[Source data]
· · · · · · ·
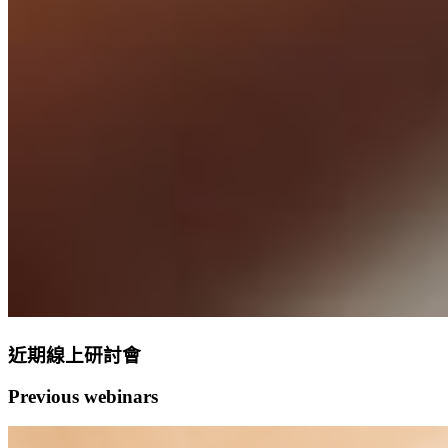
近期線上研討會
Previous webinars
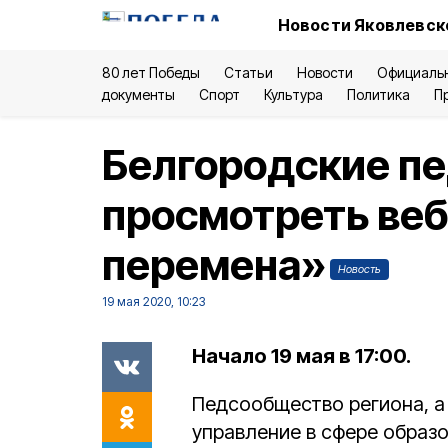
Новости Яковлевск
80 лет Победы
Статьи
Новости
Официаль
документы
Спорт
Культура
Политика
П
Белгородские пе
просмотреть ве
перемена»
Новость
19 мая 2020, 10:23
Начало 19 мая в 17:00.
Педсообщество региона, а
управление в сфере образо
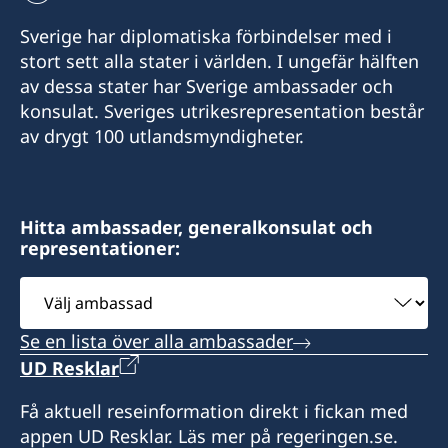
+31-(0)6-29 55 31 54
E-mail:
Sverige har diplomatiska förbindelser med i
E-postadress:
stort sett alla stater i världen. I ungefär hälften
Amsterdam@swedishconsulate.nl
av dessa stater har Sverige ambassader och
hvb@commutatio.nl
Adress: De Entree 139-141, 1101 HE Amsterdam
konsulat. Sveriges utrikesrepresentation består
Honorärkonsulatet befinner sig i International
av drygt 100 utlandsmyndigheter.
Vid frågor, vänligen vänd dig till Sveriges
Welcome Center North (IWCN), adress:
ambassad i Haag.
Gedempte Zuiderdiep 98 i Groningen.
Det är inte möjligt att ansöka om pass eller
Hitta ambassader, generalkonsulat och
nationellt ID-kort på konsulatet.
Det är inte möjligt att ansöka om pass eller
representationer:
nationellt ID-kort på konsulatet. Det är möjligt
Öppettider: Måndag, onsdag och fredag: kl.
att hämta ut pass eller nationellt ID-kort på
Välj
9.00–13.00
konsulatet om du angett det vid ansökan. Ta
ambassad
kontakt med konsulatet för upphämtning.
Se en lista över alla ambassader
UD Resklar
Honorär generalkonsul
Var vänlig observera att konsulatet inte
besvarar frågor om Sverige. Frågor om Sverige
Få aktuell reseinformation direkt i fickan med
Nils van Dijkman
och konsulära ärenden skickas till Sveriges
appen UD Resklar. Läs mer på regeringen.se.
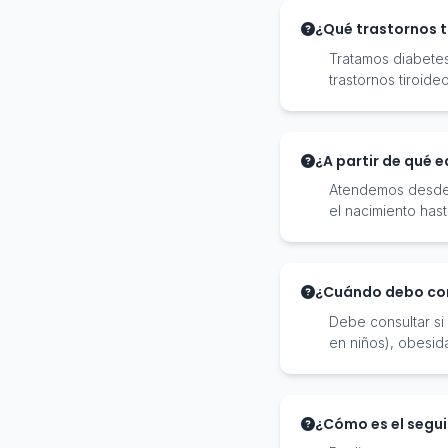
¿Qué trastornos t
Tratamos diabetes 
trastornos tiroide
¿A partir de qué 
Atendemos desde 
el nacimiento hast
¿Cuándo debo con
Debe consultar si
en niños), obesid
¿Cómo es el segui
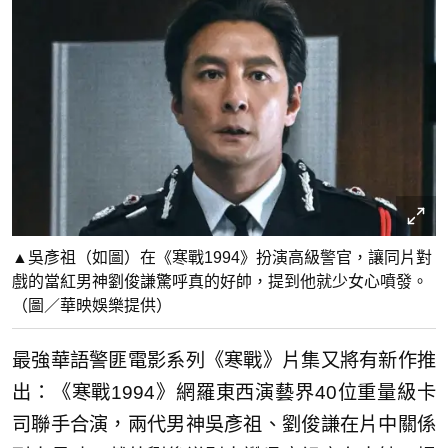
▲吳彥祖（如圖）在《寒戰1994》扮演高級警官，讓同片對
戲的當紅男神劉俊謙驚呼真的好帥，提到他就少女心噴發。
（圖／華映娛樂提供）
最強華語警匪電影系列《寒戰》片集又將有新作推
出：《寒戰1994》網羅東西演藝界40位重量級卡
司聯手合演，兩代男神吳彥祖、劉俊謙在片中關係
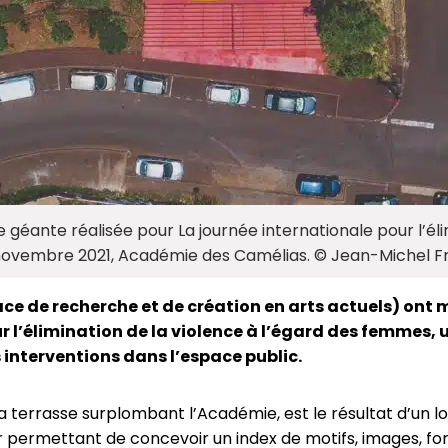
 géante réalisée pour La journée internationale pour l’éli
novembre 2021, Académie des Camélias. © Jean-Michel Fr
 de recherche et de création en arts actuels) ont mis
r l’élimination de la violence à l’égard des femmes, u
 interventions dans l’espace public.
a terrasse surplombant l’Académie, est le résultat d’un l
er permettant de concevoir un index de motifs, images, fo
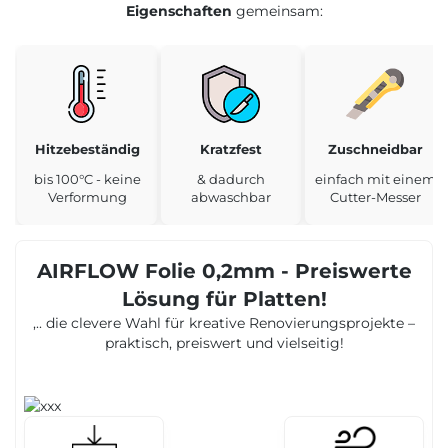
Eigenschaften
gemeinsam:
Hitzebeständig
Kratzfest
Zuschneidbar
bis 100°C - keine
& dadurch
einfach mit einem
Verformung
abwaschbar
Cutter-Messer
AIRFLOW Folie 0,2mm - Preiswerte
Lösung für Platten!
,.. die clevere Wahl für kreative Renovierungsprojekte –
praktisch, preiswert und vielseitig!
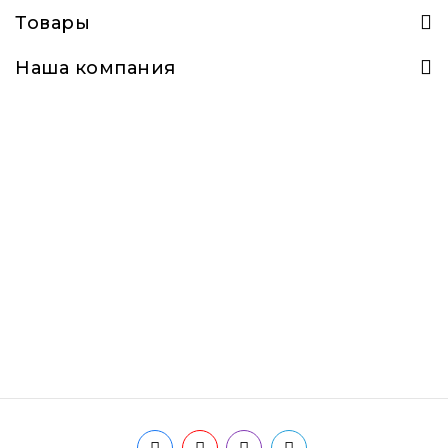
Товары
Наша компания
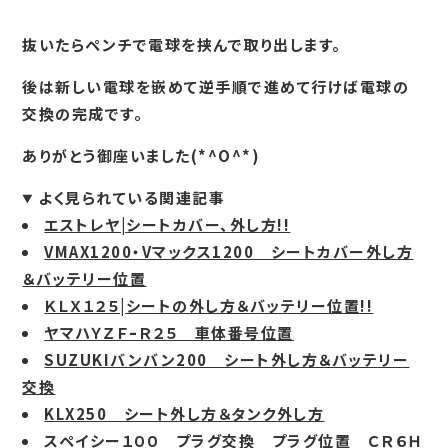
抜いたらペンチで電球を挟んで取り出します。
後は新しい電球を嵌めて逆手順で進めて行けば電球の
交換の完成です。
ありがとう御座いました(*^O^*)
よく見られている関連記事
エストレヤ|シートカバー、外し方!!
VMAX1200・Vマックス1200 シートカバー外し方
＆バッテリー位置
ＫＬＸ１２５|シートの外し方＆バッテリー位置!!
ヤマハＹＺＦｰＲ２５ 車体番号位置
SUZUKIバンバン200 シート外し方＆バッテリー
交換
KLX250 シート外し方＆タンク外し方
スペイシー１００ プラグ交換 プラグ位置 ＣＲ６Ｈ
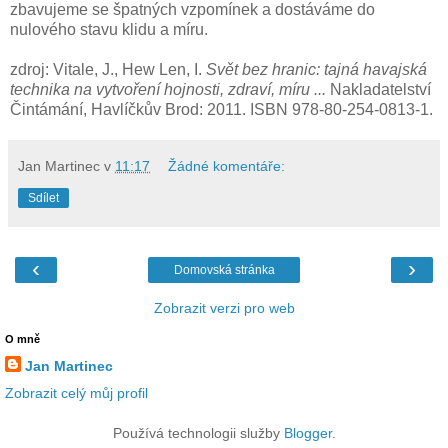
zbavujeme se špatných vzpomínek a dostáváme do
nulového stavu klidu a míru.
zdroj: Vitale, J., Hew Len, I.
Svět bez hranic: tajná havajská
technika na vytvoření hojnosti, zdraví, míru ...
Nakladatelství
Čintámání, Havlíčkův Brod: 2011. ISBN 978-80-254-0813-1.
Jan Martinec
v
11:17
Žádné komentáře:
Sdílet
‹
›
Domovská stránka
Zobrazit verzi pro web
O mně
Jan Martinec
Zobrazit celý můj profil
Používá technologii služby
Blogger
.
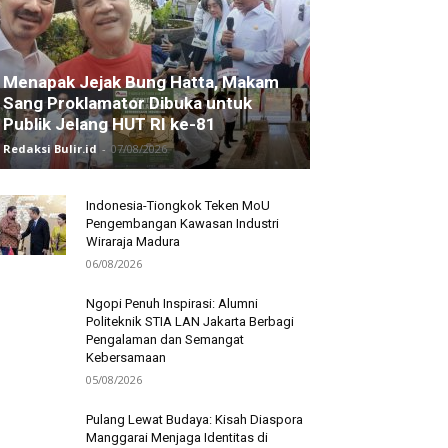
Menapak Jejak Bung Hatta, Makam
Sang Proklamator Dibuka untuk
Publik Jelang HUT RI ke-81
Redaksi Bulir.id
-
07/08/2026
Indonesia-Tiongkok Teken MoU
Pengembangan Kawasan Industri
Wiraraja Madura
06/08/2026
Ngopi Penuh Inspirasi: Alumni
Politeknik STIA LAN Jakarta Berbagi
Pengalaman dan Semangat
Kebersamaan
05/08/2026
Pulang Lewat Budaya: Kisah Diaspora
Manggarai Menjaga Identitas di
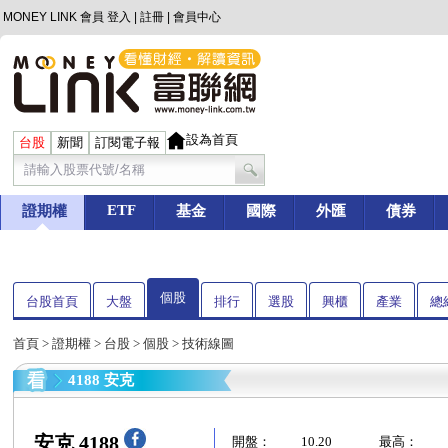
MONEY LINK 會員
登入
|
註冊
|
會員中心
設為首頁
台股
新聞
訂閱電子報
ETF
證期權
基金
國際
外匯
債券
個股
台股首頁
大盤
排行
選股
興櫃
產業
總
首頁
>
證期權
>
台股
>
個股
> 技術線圖
4188 安克
安克 4188
開盤：
10.20
最高：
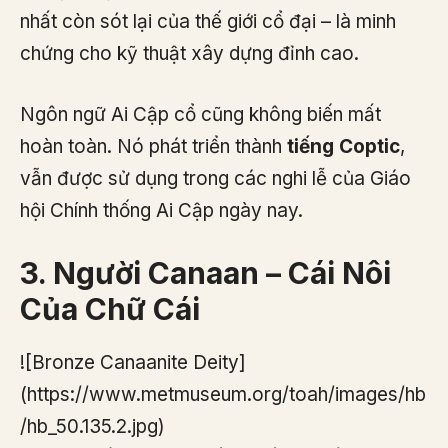
nhất còn sót lại của thế giới cổ đại – là minh
chứng cho kỹ thuật xây dựng đỉnh cao.
Ngôn ngữ Ai Cập cổ cũng không biến mất
hoàn toàn. Nó phát triển thành
tiếng Coptic
,
vẫn được sử dụng trong các nghi lễ của Giáo
hội Chính thống Ai Cập ngày nay.
3. Người Canaan – Cái Nôi
Của Chữ Cái
![Bronze Canaanite Deity]
(https://www.metmuseum.org/toah/images/hb
/hb_50.135.2.jpg)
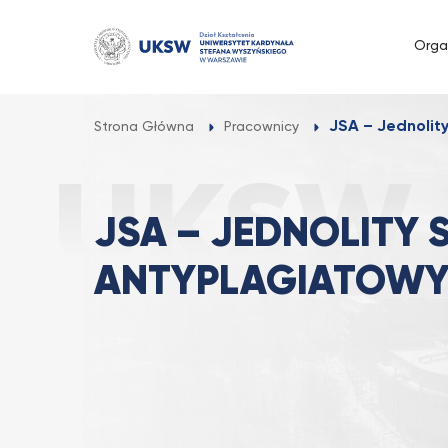
Przejdź
do
Orga
treści
JSA – Jednolit
Strona Główna
Pracownicy
JSA – JEDNOLITY 
ANTYPLAGIATOW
· · · · · · ·
▸ GOAL OF THE EXERCISE
The expected output is an exact copy of the lines from the top of the data above through the line containing "Öppettider: Måndag, onsdag och fredag: kl.", both included, with every picture omitted.

▸ YOUR RESPONSE
近期線上研討會
Previous webinars
Новости Яковлевск
80 лет Победы
Статьи
Новости
Официаль
документы
Спорт
Культура
Политика
П
Белгородские пе
просмотреть ве
перемена»
Новость
19 мая 2020, 10:23
Начало 19 мая в 17:00.
Педсообщество региона, а
управление в сфере образо
+31-(0)6-29 55 31 54
E-mail:
Sverige har diplomatiska förbindelser med i
E-postadress:
stort sett alla stater i världen. I ungefär hälften
Amsterdam@swedishconsulate.nl
av dessa stater har Sverige ambassader och
hvb@commutatio.nl
Adress: De Entree 139-141, 1101 HE Amsterdam
konsulat. Sveriges utrikesrepresentation består
Honorärkonsulatet befinner sig i International
av drygt 100 utlandsmyndigheter.
Vid frågor, vänligen vänd dig till Sveriges
Welcome Center North (IWCN), adress:
ambassad i Haag.
Gedempte Zuiderdiep 98 i Groningen.
Det är inte möjligt att ansöka om pass eller
Hitta ambassader, generalkonsulat och
nationellt ID-kort på konsulatet.
Det är inte möjligt att ansöka om pass eller
representationer:
nationellt ID-kort på konsulatet. Det är möjligt
Öppettider: Måndag, onsdag och fredag: kl.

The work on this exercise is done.